1855 yılındaki Bursa depreminde 35 bin nüfusun yüzde 4'ünün hayatını kaybettiğini anlatan Beyhan, "Şu anda böyle depremde 3 milyonu geçen Bursa nüfusunun yüzde 4'ünü düşünürseniz çok fazla can kaybı yaşanabilir. Biz Bursa'da depremin 7 büyüklüğünün üzerinde olmayacağını düşünüyoruz. 6 ve 7 arası bir depremde çok hasar ve can kaybı meydana gelebilir. Bu bilimsel ve olasılıksal çalışmalarla gösterilmiş durumdadır. Marmara deniz havzasının ortasından geçen fay ise Marmara Denizi ve Körfeze kıyısı olan her kesimi etkiliyor. Bu bilinen bir gerçek. Bilimsel araştırmalara göre 7'nin üzerinde bir deprem bekleniyor. Zemin etkisi dediğimiz bir olay var" şeklinde konuştu.
Evet, bu toplantıdan Bursa adına neler öğrendik? Sorusuna cevap aradığımız zaman iki önemli faktör karşımıza çıkıyor.

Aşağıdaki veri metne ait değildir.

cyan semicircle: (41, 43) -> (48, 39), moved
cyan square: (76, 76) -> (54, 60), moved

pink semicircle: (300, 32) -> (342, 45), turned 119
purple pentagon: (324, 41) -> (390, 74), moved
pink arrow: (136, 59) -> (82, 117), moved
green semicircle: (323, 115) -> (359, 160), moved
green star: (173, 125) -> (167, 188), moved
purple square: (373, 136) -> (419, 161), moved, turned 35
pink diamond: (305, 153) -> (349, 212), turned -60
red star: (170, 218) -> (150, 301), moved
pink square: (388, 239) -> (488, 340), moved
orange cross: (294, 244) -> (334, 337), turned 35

Birinci faktör, Bursa’daki 1970 ile 2005 yılları arasında yapılan binalar risk taşıyor. Kentsel dönüşüm için gerekli imkanlar oluşturulmalı ve zaman geçirilmeden uygulanmaya konulmalı. Ama, benim şahsi görüşüme göre, kentsel dönüşüm, rantsal dönüşüm projelerine dönüşmemeli.

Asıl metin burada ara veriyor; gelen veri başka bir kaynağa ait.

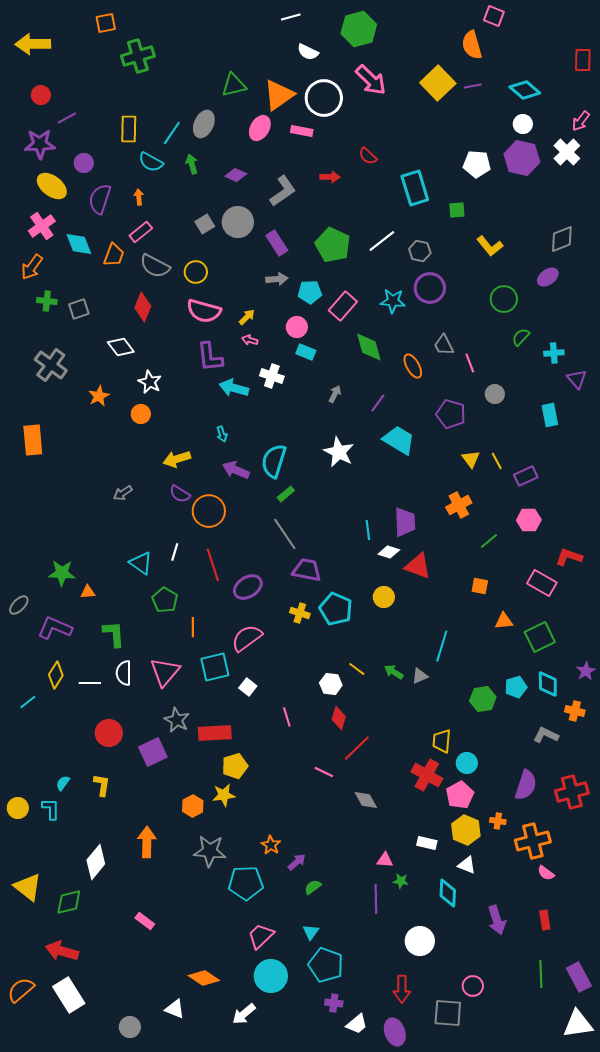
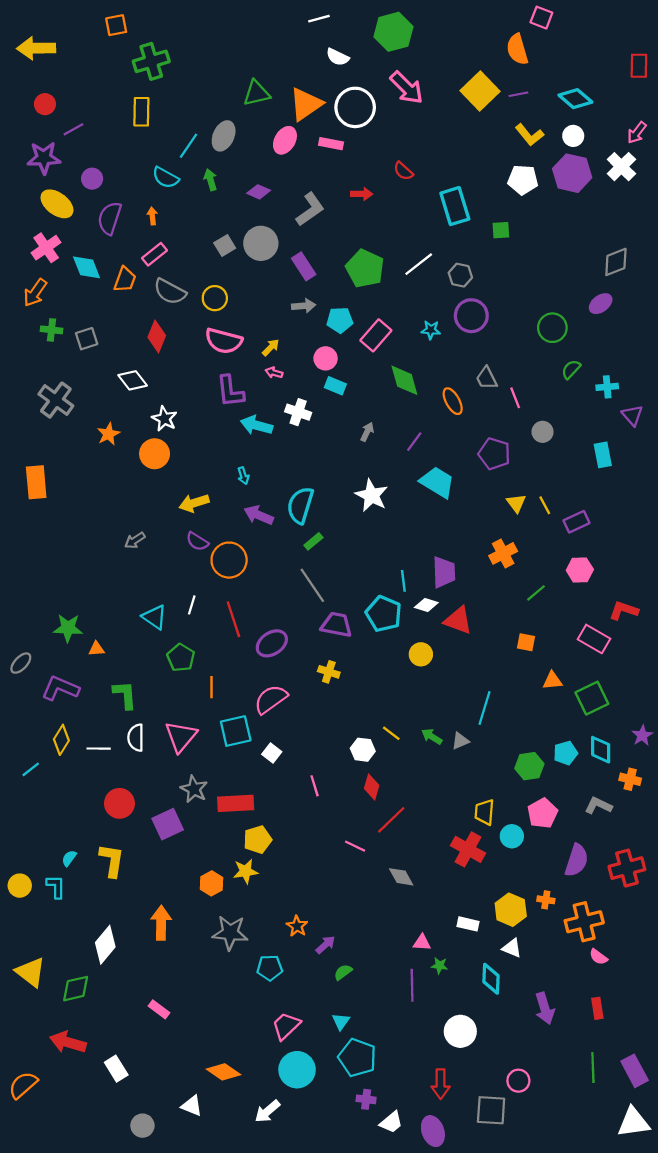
yellow rectangle: (129, 129) -> (141, 112), moved
yellow L-shape: (490, 246) -> (529, 135), moved
cyan star: (393, 301) -> (431, 330), size x0.7
orange circle: (141, 414) -> (155, 454), size x1.4
cyan pentagon: (336, 609) -> (384, 614), moved
yellow L-shape: (102, 785) -> (112, 860), size x1.4
pink pentagon: (460, 795) -> (543, 813), moved
cyan pentagon: (246, 883) -> (270, 968), size x0.7
white rectangle: (69, 995) -> (116, 1069), moved, size x0.7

İkinci önemli bilgi ise Bursa deprem kuşağında ve çok kısa zamanda 7 şiddetli ve üzerinde bir deprem bekleniyor. 1855 depremini yaşayan Bursa’da o tarihlerde yaşamış olan insanlarımız belki bugün hayatta değiller ama, o depremin izlerinin takip edilmesi, bizlere yeni ip uçları verdiği gibi önlem almamız gerektiğini, hem de zaman geçirmeden önlem almamız gerektiğini hatırlatıyor.